Laila se echó a llorar.

Zaman dejó a un lado el bolígrafo.

– Estoy avergonzada -dijo la mujer con voz ronca, apretando la palma de la mano contra la boca.

– Mírame, hamshira.

– ¿Qué clase de madre abandona a su propia hija? -sollozó ella.

– Mírame.

Laila alzó la vista.

– No es culpa tuya. ¿Me oyes?
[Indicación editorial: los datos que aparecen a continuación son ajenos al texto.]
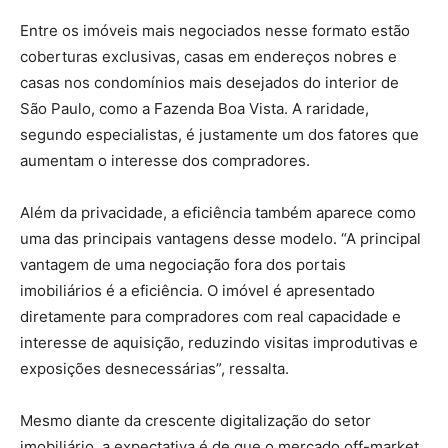
Entre os imóveis mais negociados nesse formato estão
coberturas exclusivas, casas em endereços nobres e
casas nos condomínios mais desejados do interior de
São Paulo, como a Fazenda Boa Vista. A raridade,
segundo especialistas, é justamente um dos fatores que
aumentam o interesse dos compradores.
Além da privacidade, a eficiência também aparece como
uma das principais vantagens desse modelo. “A principal
vantagem de uma negociação fora dos portais
imobiliários é a eficiência. O imóvel é apresentado
diretamente para compradores com real capacidade e
interesse de aquisição, reduzindo visitas improdutivas e
exposições desnecessárias”, ressalta.
Mesmo diante da crescente digitalização do setor
imobiliário, a expectativa é de que o mercado off-market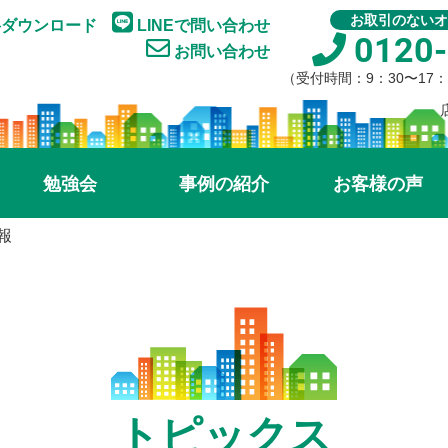
お取引のないオ
ダウンロード
LINEで問い合わせ
0120-
お問い合わせ
（受付時間：9：30〜17
勉強会
事例の紹介
お客様の声
報
トピックス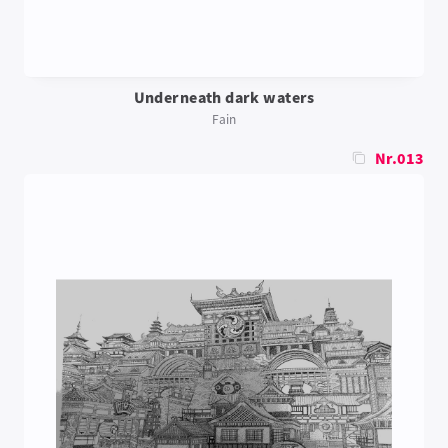
Underneath dark waters
Fain
Nr.013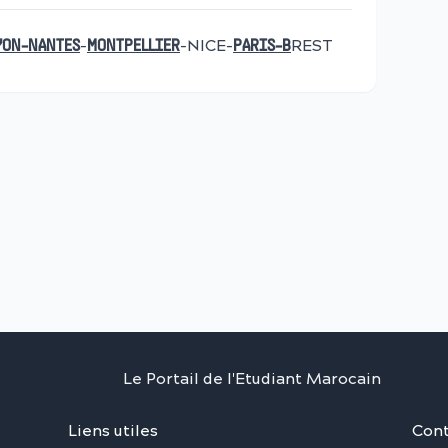
-
-NICE-
REST
YON
-NANTES
MONTPELLIER
PARIS-B
Le Portail de l'Etudiant Marocain
Liens utiles
Cont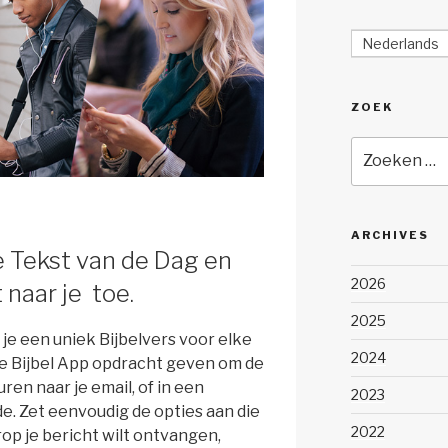
Nederlands
ZOEK
Zoeken
naar:
ARCHIVES
e Tekst van de Dag en
2026
naar je toe.
2025
 je een uniek Bijbelvers voor elke
2024
 de Bijbel App opdracht geven om de
ren naar je email, of in een
2023
de. Zet eenvoudig de opties aan die
2022
arop je bericht wilt ontvangen,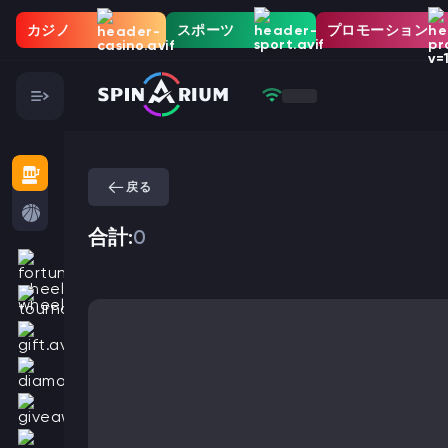
カジノ
スポーツ
プロモーション
戻る
合計:
0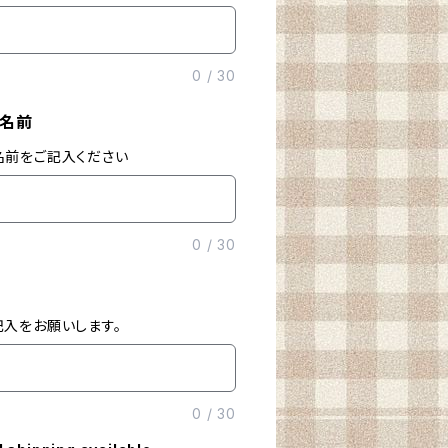
0
/
30
名前
名前をご記入ください
0
/
30
入をお願いします。
0
/
30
No es culpa tuya. Es de esos salvajes, esos washis. Por su culpa siento vergüenza de ser pastún. Han deshonrado el nombre de mi pueblo. Y no eres tú sola, hamshira. Aquí vienen madres como tú a cada momento, a cada momento. Madres que no pueden alimentar a sus hijos porque los talibanes no les permiten trabajar para ganarse la vida. Así que no te culpes. Nadie aquí te culpa. Lo comprendo. -Se inclinó adelante-. Hamshira, lo comprendo.

Laila se secó los ojos con la tela del burka.

– En cuanto a este lugar… -Zaman suspiró y señaló con la mano-, ya ves que se encuentra en un estado desastroso. Siempre andamos faltos de recursos, siempre tenemos que arañar lo que podemos, improvisando. Hacemos lo que tenemos que hacer, como tú. Alá es bueno y generoso; Alá provee, y mientras Él provea, yo me encargaré de que Aziza esté vestida y alimentada. Eso puedo prometértelo.